To understand Mandela’s achievement you have to go back to the old South Africa. When I first went to Johannesburg to set up a television news bureau for the BBC he had already been in jail on the notorious Robben Island for twelve years. The apartheid regime he had sworn to bring down was tightening its grip with increasingly draconian laws. The more isolated it became on the world stage, the more savagely its leaders reacted to protests at home. In 1976, high-school students in Soweto had staged a peaceful demonstration against apartheid and were met with murderous force. Hundreds were shot dead. I went back for the anniversary a year later and once again the police turned on the protesters with gas and guns.
Black people were not only treated as a subspecies of humanity, unfit to share the same schools or hospitals or post-office queues as white people, denied the vote and their basic rights as citizens. They were even denied the very citizenship of their own country. They were deemed to be citizens of bogus tribal ‘homelands’ created by the regime. Those who were allowed to live in the ‘white’ towns and cities could do so only in shacks in the gardens of the whites. Their sole purpose was to serve the needs of white people.

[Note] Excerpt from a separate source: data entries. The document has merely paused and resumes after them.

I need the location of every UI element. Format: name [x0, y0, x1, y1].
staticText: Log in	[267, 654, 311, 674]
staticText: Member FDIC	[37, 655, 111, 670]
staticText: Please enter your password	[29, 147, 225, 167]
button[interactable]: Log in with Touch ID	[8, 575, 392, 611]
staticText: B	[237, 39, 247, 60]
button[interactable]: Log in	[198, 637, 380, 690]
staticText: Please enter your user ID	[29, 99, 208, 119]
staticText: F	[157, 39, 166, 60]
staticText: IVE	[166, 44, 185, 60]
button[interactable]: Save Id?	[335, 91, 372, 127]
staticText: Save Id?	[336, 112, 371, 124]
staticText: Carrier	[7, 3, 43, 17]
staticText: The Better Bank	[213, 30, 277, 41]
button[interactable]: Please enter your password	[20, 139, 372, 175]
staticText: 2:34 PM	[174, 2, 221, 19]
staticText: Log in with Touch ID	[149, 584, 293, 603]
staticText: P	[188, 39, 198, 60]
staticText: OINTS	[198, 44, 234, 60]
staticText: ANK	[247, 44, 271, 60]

Mandela could have done what some other educated black people did: collaborate with the system or struggle to modify it. I remember a conversation I had soon after I arrived in South Africa with another very brave man, Archbishop Desmond Tutu. I asked him whether, given the apparent invulnerability of the regime, that might not be the wisest approach. ‘Young man,’ he said, ‘we do not want to modify apartheid. We want to destroy it.’

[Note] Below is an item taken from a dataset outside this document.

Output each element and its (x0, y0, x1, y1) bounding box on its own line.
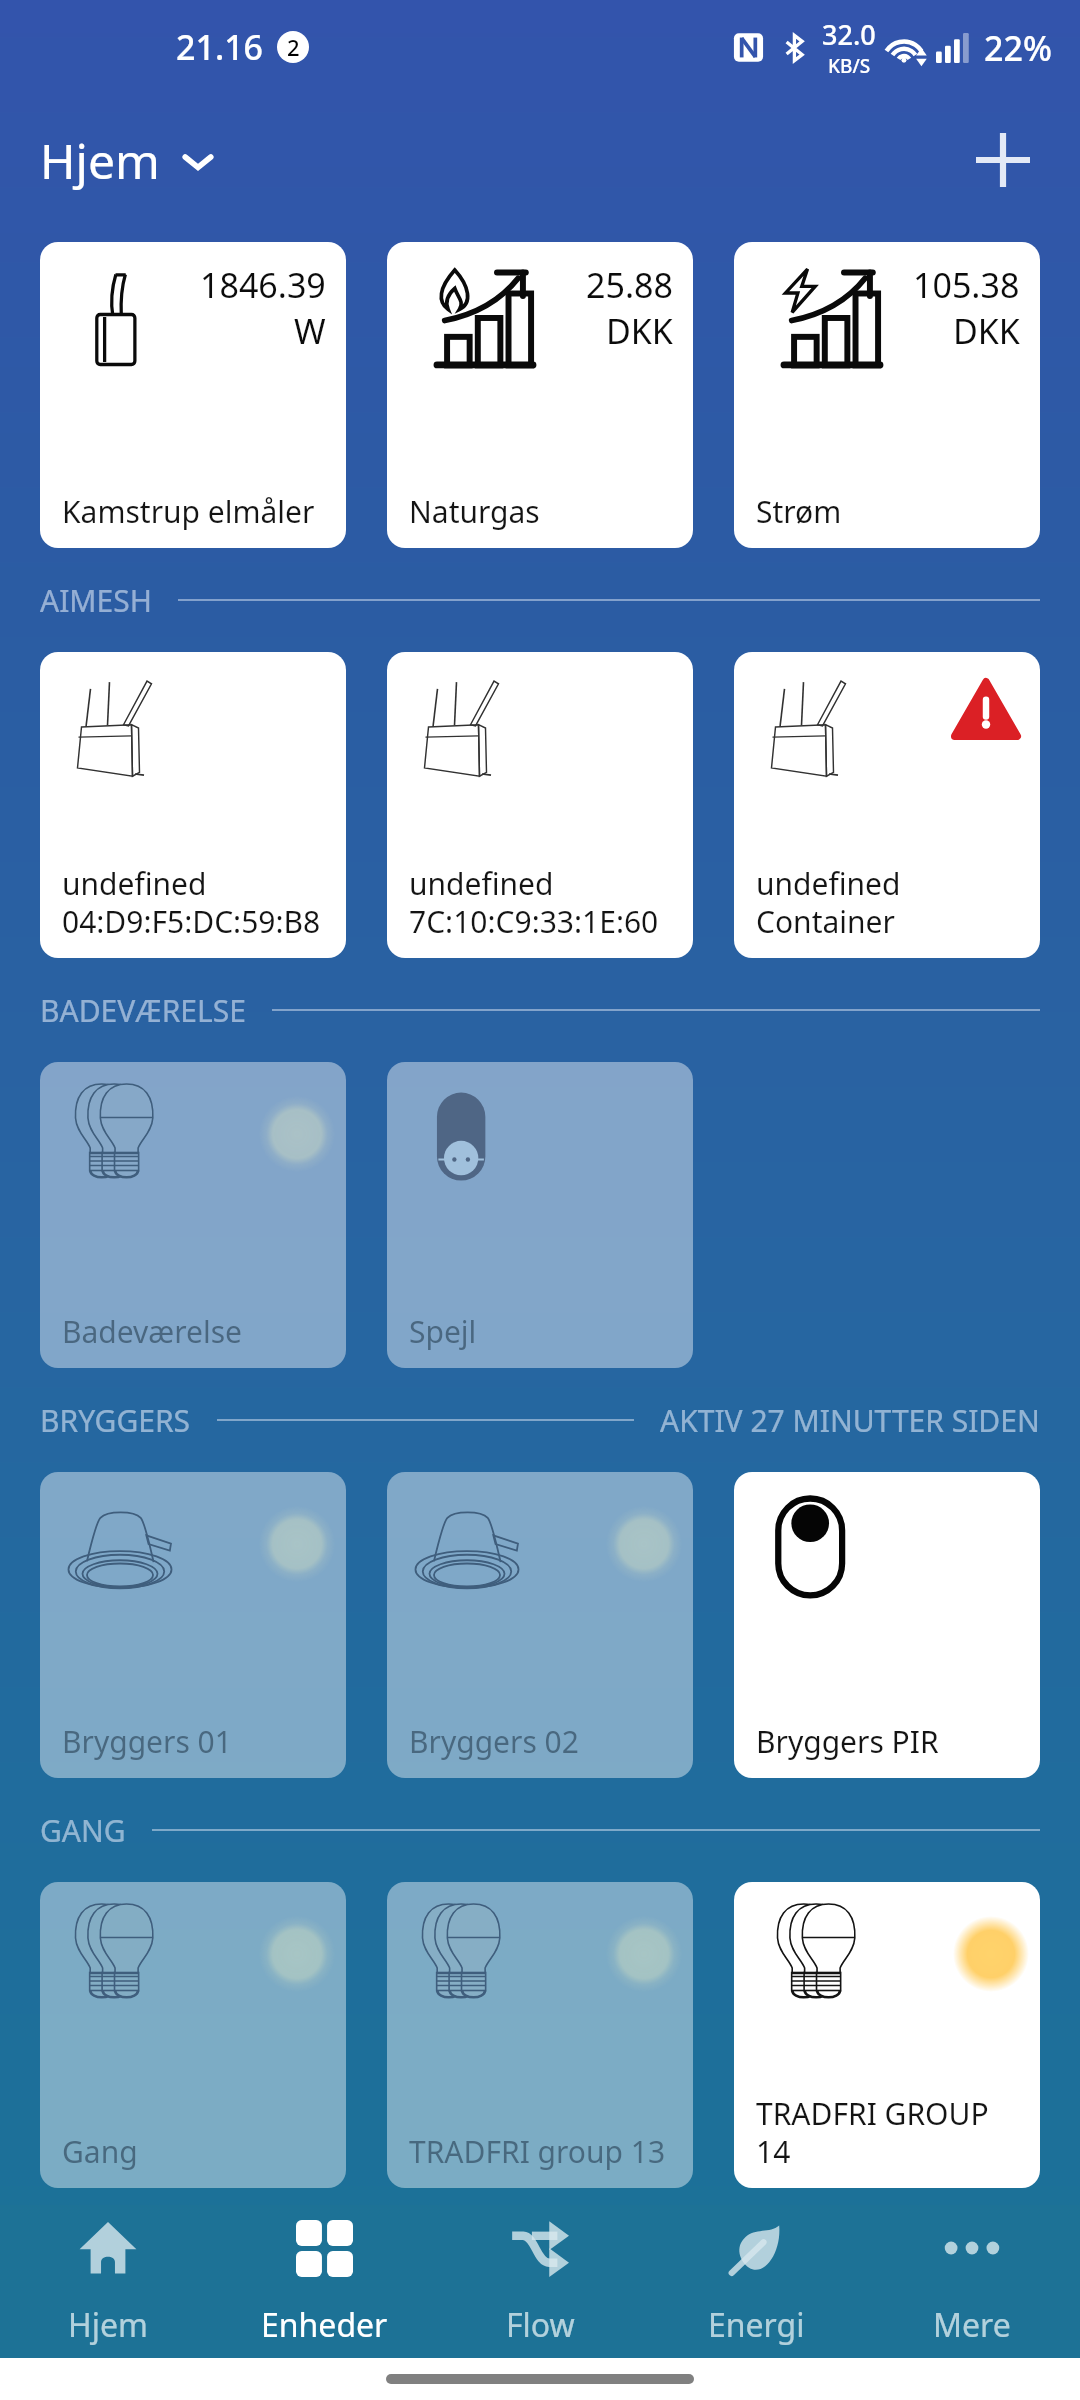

Which was exactly what Mandela had set out to do when he took control years earlier of the youth wing of the ANC. He instantly became a wanted man and proved so elusive he earned the nickname ‘The Black Pimpernel’. But he cut an unlikely figure as an underground leader: he didn’t even own a pistol. Eventually he was arrested and in 1964 was convicted of sabotage, treason and violent conspiracy in the infamous Rivonia trial. His speech from the dock reverberated around the world. And in South Africa it removed any doubts as to who was the leader of the struggle. His words send a tingle down the spine to this day: ‘I have cherished the idea of a democratic and free society in which all persons will live together in harmony and with equal opportunities. It is an idea which I hope to live for and to see realised. But, my Lord, if it needs be, it is an idea for which I am prepared to die.’

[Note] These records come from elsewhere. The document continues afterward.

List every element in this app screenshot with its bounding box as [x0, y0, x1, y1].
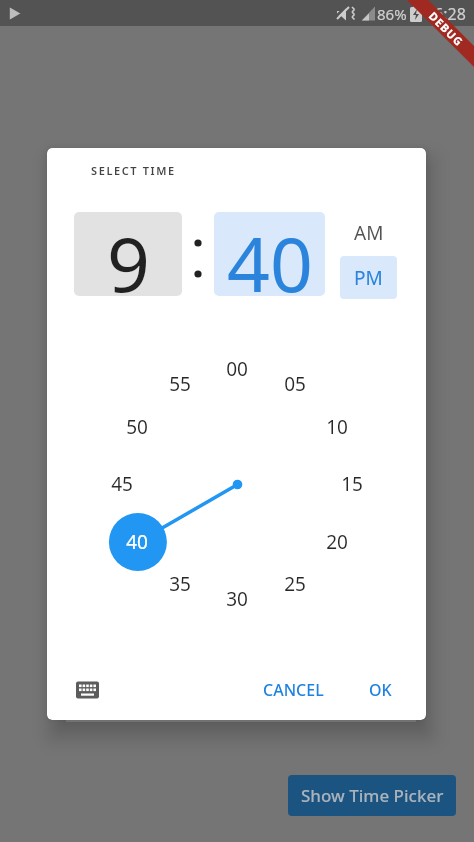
button[interactable] [67, 673, 107, 707]
staticText: 9 [107, 212, 150, 296]
button[interactable]: 40 [214, 212, 325, 296]
button[interactable]: 05 [275, 370, 315, 398]
staticText: 05 [284, 371, 306, 397]
button[interactable]: AM [340, 212, 397, 254]
staticText: 50 [126, 414, 148, 440]
button[interactable]: PM [340, 256, 397, 299]
staticText: 10 [326, 414, 348, 440]
staticText: SELECT TIME [91, 163, 176, 178]
staticText: AM [354, 220, 384, 246]
staticText: 15 [341, 471, 363, 497]
button[interactable]: 20 [317, 528, 357, 556]
button[interactable]: 10 [317, 413, 357, 441]
staticText: 00 [226, 356, 248, 382]
staticText: 40 [126, 529, 148, 555]
staticText: 86% [377, 4, 407, 23]
staticText: 35 [169, 571, 191, 597]
button[interactable]: 9 [74, 212, 182, 296]
button[interactable]: 00 [217, 355, 257, 383]
button[interactable]: CANCEL [257, 676, 329, 704]
button[interactable]: 55 [160, 370, 200, 398]
staticText: CANCEL [263, 679, 324, 701]
staticText: 45 [111, 471, 133, 497]
staticText: 55 [169, 371, 191, 397]
button[interactable]: 30 [217, 585, 257, 613]
button[interactable]: OK [362, 676, 398, 704]
button[interactable]: 25 [275, 570, 315, 598]
button[interactable]: 35 [160, 570, 200, 598]
staticText: Show Time Picker [301, 784, 444, 807]
staticText: 20 [326, 529, 348, 555]
staticText: OK [369, 679, 392, 701]
button[interactable]: 40 [117, 528, 157, 556]
staticText: DEBUG [426, 8, 467, 49]
staticText: 16:28 [425, 3, 466, 24]
button[interactable]: 50 [117, 413, 157, 441]
button[interactable]: Show Time Picker [288, 775, 456, 816]
button[interactable]: 45 [102, 470, 142, 498]
staticText: 25 [284, 571, 306, 597]
staticText: 30 [226, 586, 248, 612]
button[interactable]: 15 [332, 470, 372, 498]
staticText: PM [354, 265, 383, 291]
staticText: 40 [227, 212, 313, 296]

When he walked free from prison twenty-six years later Mandela’s moral authority was unquestioned. In prison he had behaved with brave and stubborn dignity – he showed defiant respect even for the men holding him captive – and that dignity and quiet modesty never left him, however many honours an admiring world bestowed on him. Everyone wanted a piece of him, to share in the Mandela magic, and he seemed almost to be surprised by it all. I remember when he came to Television Centre many years later. He was approached by a South African musician who was performing in the studio. Mandela went to shake his hand, but the man bent down on one knee and bowed his head. Mandela shook his own head in disapproval. When I interviewed him he made me feel as though I were the person who mattered. Even for a cynical old hack it was hard not to be overawed by the man.
And never once did he seem to glory in his victory over the old regime. The contrast with neighbouring leaders could not have been more complete. President Hastings Banda in Malawi went nowhere without a great gaggle of adoring, ululating women wearing T-shirts emblazoned with his picture. He had me locked up once for asking what he deemed an impertinent question. And unlike Robert Mugabe, Mandela’s former comrade-in-arms in the neighbouring Zimbabwe, Mandela did not use his new power to butcher those who had sought to destroy him. Instead he worked with them.